TASK DESCRIPTION: Line by line, copy the entries exactly, excluding the pictures.
RECORDS PROVIDED: Begin
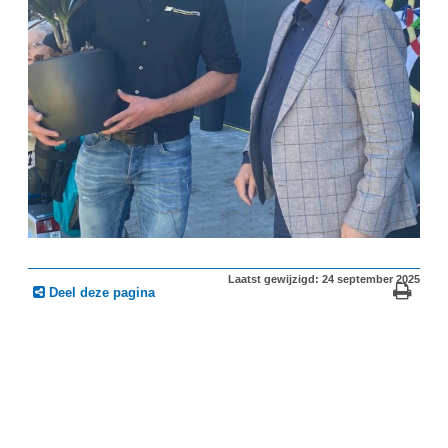
Laatst gewijzigd: 24 september 2025
Deel deze pagina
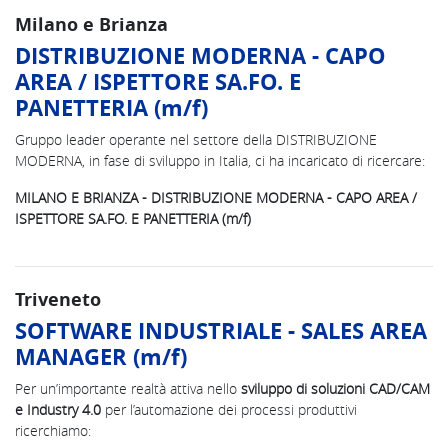
Milano e Brianza
DISTRIBUZIONE MODERNA - CAPO
AREA / ISPETTORE SA.FO. E
PANETTERIA (m/f)
Gruppo leader operante nel settore della DISTRIBUZIONE
MODERNA, in fase di sviluppo in Italia, ci ha incaricato di ricercare:
MILANO E BRIANZA - DISTRIBUZIONE MODERNA - CAPO AREA /
ISPETTORE SA.FO. E PANETTERIA (m/f)
Triveneto
SOFTWARE INDUSTRIALE - SALES AREA
MANAGER (m/f)
Per un’importante realtà attiva nello
sviluppo di soluzioni CAD/CAM
e Industry 4.0
per l’automazione dei processi produttivi
ricerchiamo:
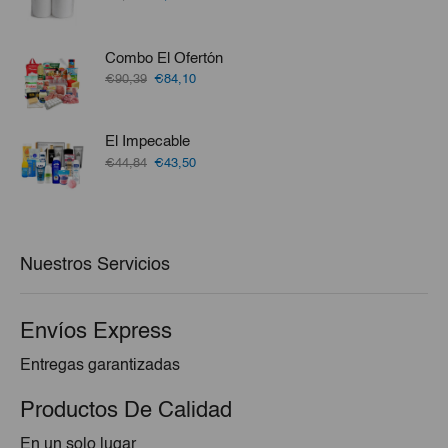
precio
precio
original
actual
era:
es:
Combo El Ofertón
€1,25.
€1,10.
El
El
€90,39
€84,10
precio
precio
original
actual
era:
es:
El Impecable
€90,39.
€84,10.
El
El
€44,84
€43,50
precio
precio
original
actual
era:
es:
€44,84.
€43,50.
Nuestros Servicios
Envíos Express
Entregas garantizadas
Productos De Calidad
En un solo lugar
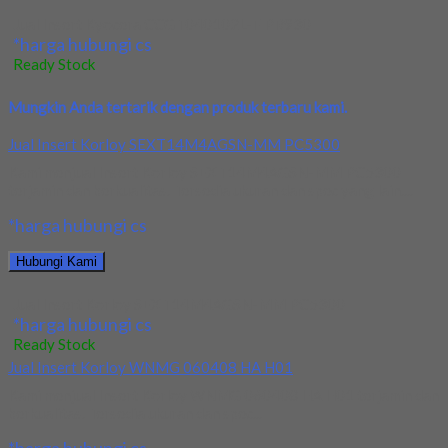
Jual Insert Kyocera CCGT040102L-F PR930
*harga hubungi cs
Ready Stock
Mungkin Anda tertarik dengan produk terbaru kami.
Jual Insert Korloy SEXT14M4AGSN-MM PC5300
Kami menjual Insert Korloy SEXT14M4AGSN-MM PC5300
terjamin dan berkualitas. Tersedia ukuran dan spec yang lain....
*harga hubungi cs
Hubungi Kami
Jual Insert Korloy SEXT14M4AGSN-MM PC5300
*harga hubungi cs
Ready Stock
Jual Insert Korloy WNMG 060408 HA H01
Kami menjual Insert Korloy WNMG 060408 HA H01 terjamin dan
berkualitas. Tersedia ukuran dan spec...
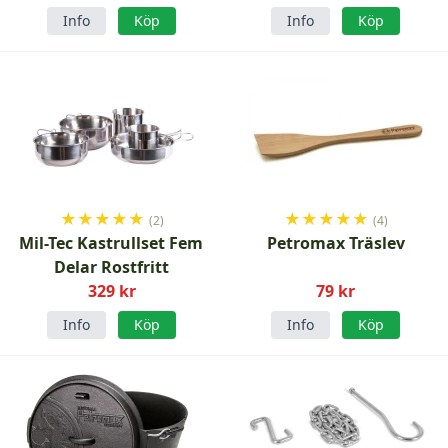
Info
Köp
Info
Köp
★
★
★
★
★
★
★
★
★
★
(2)
(4)
Mil-Tec Kastrullset Fem
Petromax Träslev
Delar Rostfritt
329 kr
79 kr
Info
Köp
Info
Köp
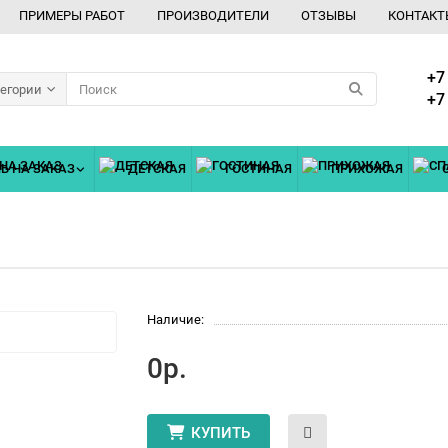
ПРИМЕРЫ РАБОТ
ПРОИЗВОДИТЕЛИ
ОТЗЫВЫ
КОНТАКТ
+7
тегории
+7
Ь НА ЗАКАЗ
ДЕТСКАЯ
ГОСТИНАЯ
ПРИХОЖАЯ
Наличие:
0р.
КУПИТЬ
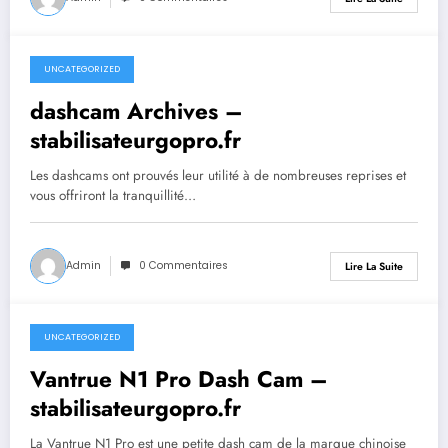
UNCATEGORIZED
septembre 26, 2023
dashcam Archives –
stabilisateurgopro.fr
Les dashcams ont prouvés leur utilité à de nombreuses reprises et
vous offriront la tranquillité…
Admin
0 Commentaires
Lire La Suite
UNCATEGORIZED
septembre 26, 2023
Vantrue N1 Pro Dash Cam –
stabilisateurgopro.fr
La Vantrue N1 Pro est une petite dash cam de la marque chinoise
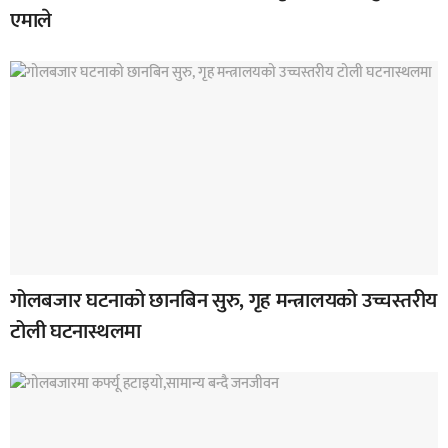
एमाले
गोलबजार घटनाको छानबिन सुरु, गृह मन्त्रालयको उच्चस्तरीय
टोली घटनास्थलमा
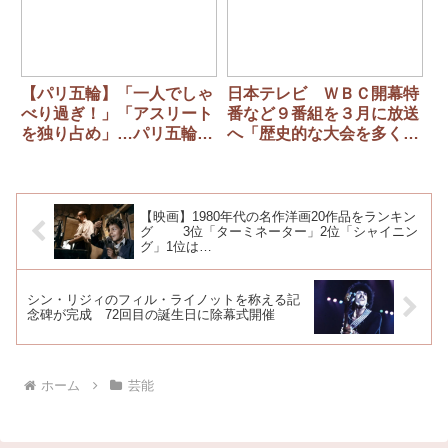
【パリ五輪】「一人でしゃ
日本テレビ ＷＢＣ開幕特
べり過ぎ！」「アスリート
番など９番組を３月に放送
を独り占め」…パリ五輪キ
へ「歴史的な大会を多くの
ャスター・松岡修造が「現
方々に」渡辺謙＆二宮和也
場で総スカン」
も出演予定
【映画】1980年代の名作洋画20作品をランキン
グ 3位「ターミネーター」2位「シャイニン
グ」1位は…
シン・リジィのフィル・ライノットを称える記
念碑が完成 72回目の誕生日に除幕式開催
ホーム
芸能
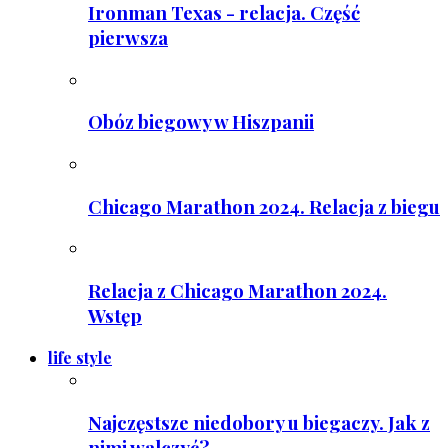
Ironman Texas - relacja. Część
pierwsza
Obóz biegowy w Hiszpanii
Chicago Marathon 2024. Relacja z biegu
Relacja z Chicago Marathon 2024.
Wstęp
life style
Najczęstsze niedobory u biegaczy. Jak z
nimi walczyć?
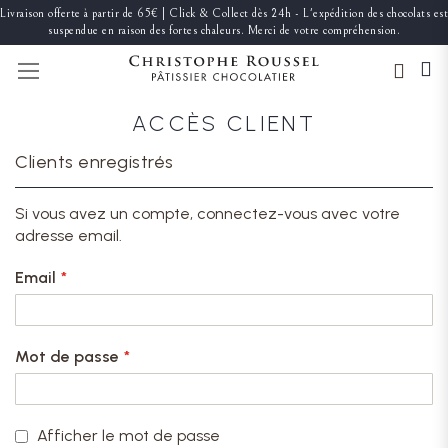
Livraison offerte à partir de 65€ | Click & Collect dès 24h - L'expédition des chocolats est
suspendue en raison des fortes chaleurs. Merci de votre compréhension.
BASCULER LA NAVIGATION
ACCÈS CLIENT
Clients enregistrés
Si vous avez un compte, connectez-vous avec votre
adresse email.
Email
Mot de passe
Afficher le mot de passe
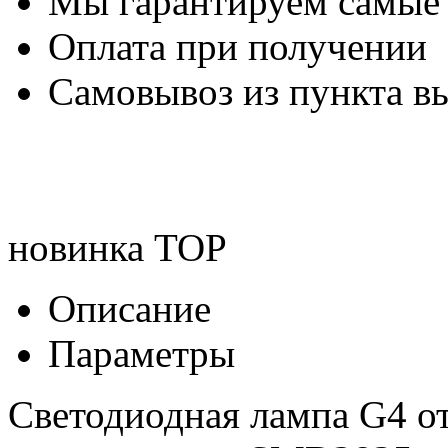
Мы гарантируем самые
Оплата при получении
Самовывоз из пункта вы
новинка
TOP
Описание
Параметры
Светодиодная лампа G4 о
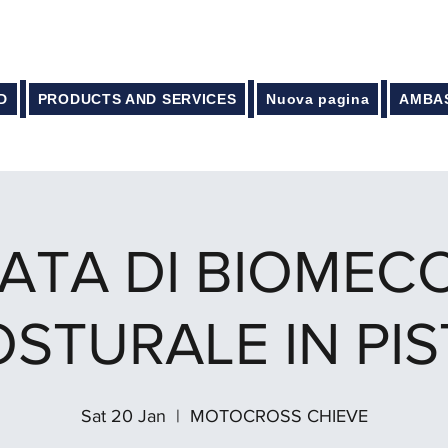
D
PRODUCTS AND SERVICES
Nuova pagina
AMBA
ATA DI BIOMEC
OSTURALE IN PIS
Sat 20 Jan
  |  
MOTOCROSS CHIEVE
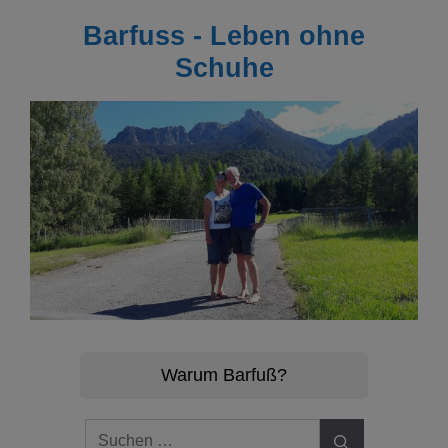
Zum
Barfuss - Leben ohne
Inhalt
springen
Schuhe
Warum Barfuß?
Suchen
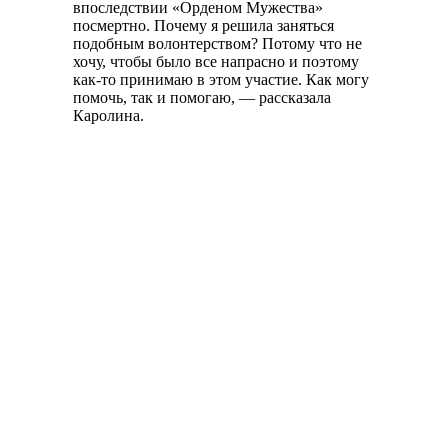
впоследствии «Орденом Мужества»
посмертно. Почему я решила заняться
подобным волонтерством? Потому что не
хочу, чтобы было все напрасно и поэтому
как-то принимаю в этом участие. Как могу
помочь, так и помогаю, — рассказала
Каролина.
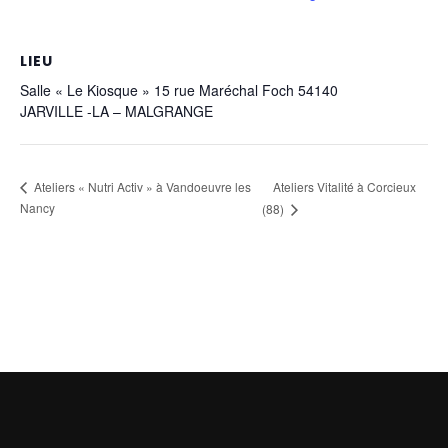
LIEU
Salle « Le Kiosque » 15 rue Maréchal Foch 54140
JARVILLE -LA – MALGRANGE
Ateliers Vitalité à Corcieux
Ateliers « Nutri Activ » à Vandoeuvre les
Nancy
(88)
ASEPT Lorraine
ASEPT Lorraine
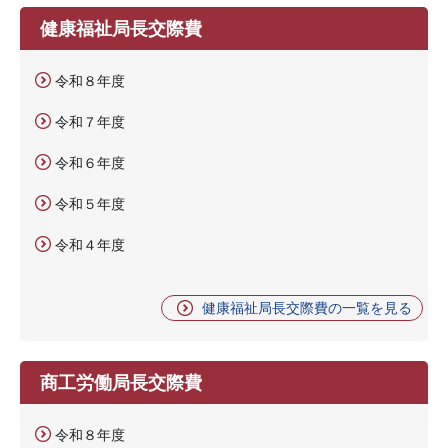
健康福祉局長交際費
令和８年度
令和７年度
令和６年度
令和５年度
令和４年度
健康福祉局長交際費の一覧を見る
商工労働局長交際費
令和８年度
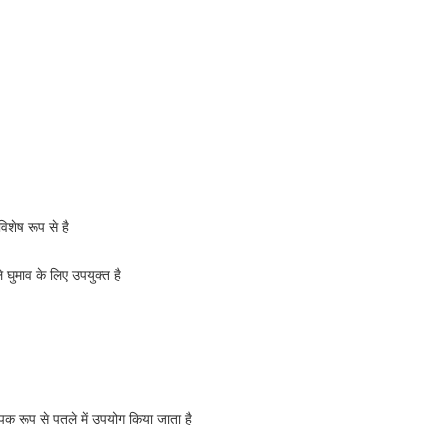
शेष रूप से है
 घुमाव के लिए उपयुक्त है
पक रूप से पतले में उपयोग किया जाता है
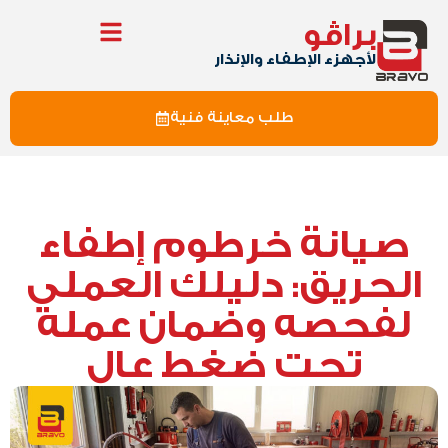
براڤو
لأجهزء الإطفاء والإنذار
طلب معاينة فنية
صيانة خرطوم إطفاء
الحريق: دليلك العملي
لفحصه وضمان عمله
تحت ضغط عالٍ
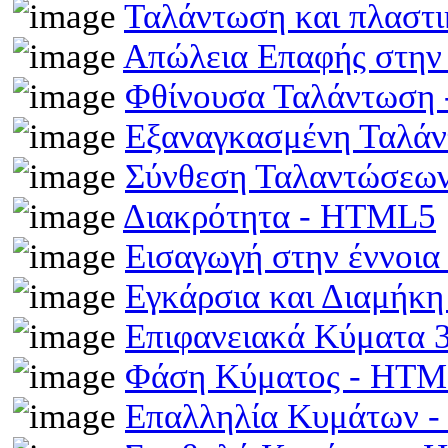
Ταλάντωση και πλαστ
Απώλεια Επαφής στην
Φθίνουσα Ταλάντωση
Εξαναγκασμένη Ταλά
Σύνθεση Ταλαντώσεω
Διακρότητα - HTML5
Εισαγωγή στην έννοι
Εγκάρσια και Διαμήκ
Επιφανειακά Κύματα
Φάση Κύματος - HT
Επαλληλία Κυμάτων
RECORDS PROVIDED: End
RESPONSE TO THIS TASK:
Laatst gewijzigd: 24 september 2025
Deel deze pagina
Milano e Brianza
DISTRIBUZIONE MODERNA - CAPO
AREA / ISPETTORE SA.FO. E
PANETTERIA (m/f)
Gruppo leader operante nel settore della DISTRIBUZIONE
MODERNA, in fase di sviluppo in Italia, ci ha incaricato di ricercare:
MILANO E BRIANZA - DISTRIBUZIONE MODERNA - CAPO AREA /
ISPETTORE SA.FO. E PANETTERIA (m/f)
Triveneto
SOFTWARE INDUSTRIALE - SALES AREA
MANAGER (m/f)
Per un’importante realtà attiva nello
sviluppo di soluzioni CAD/CAM
e Industry 4.0
per l’automazione dei processi produttivi
ricerchiamo:
precio
precio
original
actual
era:
es:
Combo El Ofertón
€1,25.
€1,10.
El
El
€90,39
€84,10
precio
precio
original
actual
era:
es:
El Impecable
€90,39.
€84,10.
El
El
€44,84
€43,50
precio
precio
original
actual
era:
es:
€44,84.
€43,50.
Nuestros Servicios
Envíos Express
Entregas garantizadas
Productos De Calidad
En un solo lugar
Jual Insert Kyocera CCGT040102L-F PR930
*harga hubungi cs
Ready Stock
Mungkin Anda tertarik dengan produk terbaru kami.
Jual Insert Korloy SEXT14M4AGSN-MM PC5300
Kami menjual Insert Korloy SEXT14M4AGSN-MM PC5300
terjamin dan berkualitas. Tersedia ukuran dan spec yang lain....
*harga hubungi cs
Hubungi Kami
Jual Insert Korloy SEXT14M4AGSN-MM PC5300
*harga hubungi cs
Ready Stock
Jual Insert Korloy WNMG 060408 HA H01
Kami menjual Insert Korloy WNMG 060408 HA H01 terjamin dan
berkualitas. Tersedia ukuran dan spec...
Info
Köp
Info
Köp
★
★
★
★
★
★
★
★
★
★
(2)
(4)
Mil-Tec Kastrullset Fem
Petromax Träslev
Delar Rostfritt
329 kr
79 kr
Info
Köp
Info
Köp
ПРИМЕРЫ РАБОТ
ПРОИЗВОДИТЕЛИ
ОТЗЫВЫ
КОНТАКТ
+7
тегории
+7
Ь НА ЗАКАЗ
ДЕТСКАЯ
ГОСТИНАЯ
ПРИХОЖАЯ
Наличие:
0р.
КУПИТЬ
UNCATEGORIZED
septembre 26, 2023
dashcam Archives –
stabilisateurgopro.fr
Les dashcams ont prouvés leur utilité à de nombreuses reprises et
vous offriront la tranquillité…
Admin
0 Commentaires
Lire La Suite
UNCATEGORIZED
septembre 26, 2023
Vantrue N1 Pro Dash Cam –
stabilisateurgopro.fr
La Vantrue N1 Pro est une petite dash cam de la marque chinoise
एमाले
गोलबजार घटनाको छानबिन सुरु, गृह मन्त्रालयको उच्चस्तरीय
टोली घटनास्थलमा
【パリ五輪】「一人でしゃ
日本テレビ ＷＢＣ開幕特
べり過ぎ！」「アスリート
番など９番組を３月に放送
を独り占め」…パリ五輪キ
へ「歴史的な大会を多くの
ャスター・松岡修造が「現
方々に」渡辺謙＆二宮和也
場で総スカン」
も出演予定
【映画】1980年代の名作洋画20作品をランキン
グ 3位「ターミネーター」2位「シャイニン
グ」1位は…
シン・リジィのフィル・ライノットを称える記
念碑が完成 72回目の誕生日に除幕式開催
ホーム
芸能
Ironman Texas - relacja. Część
pierwsza
Obóz biegowy w Hiszpanii
Chicago Marathon 2024. Relacja z biegu
Relacja z Chicago Marathon 2024.
Wstęp
life style
Najczęstsze niedobory u biegaczy. Jak z
nimi walczyć?
Livraison offerte à partir de 65€ | Click & Collect dès 24h - L'expédition des chocolats est
suspendue en raison des fortes chaleurs. Merci de votre compréhension.
BASCULER LA NAVIGATION
ACCÈS CLIENT
Clients enregistrés
Si vous avez un compte, connectez-vous avec votre
adresse email.
Email
Mot de passe
Afficher le mot de passe
Мы гарантируем самые
Оплата при получении
Самовывоз из пункта вы
новинка
TOP
Описание
Параметры
Светодиодная лампа G4 о
D
PRODUCTS AND SERVICES
Nuova pagina
AMBA
ATA DI BIOMEC
OSTURALE IN PIS
Sat 20 Jan
  |  
MOTOCROSS CHIEVE
Zum
Barfuss - Leben ohne
Inhalt
springen
Schuhe
Warum Barfuß?
Suchen
впоследствии «Орденом Мужества»
посмертно. Почему я решила заняться
подобным волонтерством? Потому что не
хочу, чтобы было все напрасно и поэтому
как-то принимаю в этом участие. Как могу
помочь, так и помогаю, — рассказала
Каролина.
LIEU
Salle « Le Kiosque » 15 rue Maréchal Foch 54140
JARVILLE -LA – MALGRANGE
Ateliers Vitalité à Corcieux
Ateliers « Nutri Activ » à Vandoeuvre les
Nancy
(88)
ASEPT Lorraine
ASEPT Lorraine
健康福祉局長交際費
令和８年度
令和７年度
令和６年度
令和５年度
令和４年度
健康福祉局長交際費の一覧を見る
商工労働局長交際費
令和８年度
शेष रूप से है
 घुमाव के लिए उपयुक्त है
पक रूप से पतले में उपयोग किया जाता है
براڤو
لأجهزء الإطفاء والإنذار
طلب معاينة فنية
صيانة خرطوم إطفاء
الحريق: دليلك العملي
لفحصه وضمان عمله
تحت ضغط عالٍ
Ταλάντωση και πλαστ
Απώλεια Επαφής στην
Φθίνουσα Ταλάντωση
Εξαναγκασμένη Ταλά
Σύνθεση Ταλαντώσεω
Διακρότητα - HTML5
Εισαγωγή στην έννοι
Εγκάρσια και Διαμήκ
Επιφανειακά Κύματα
Φάση Κύματος - HT
Επαλληλία Κυμάτων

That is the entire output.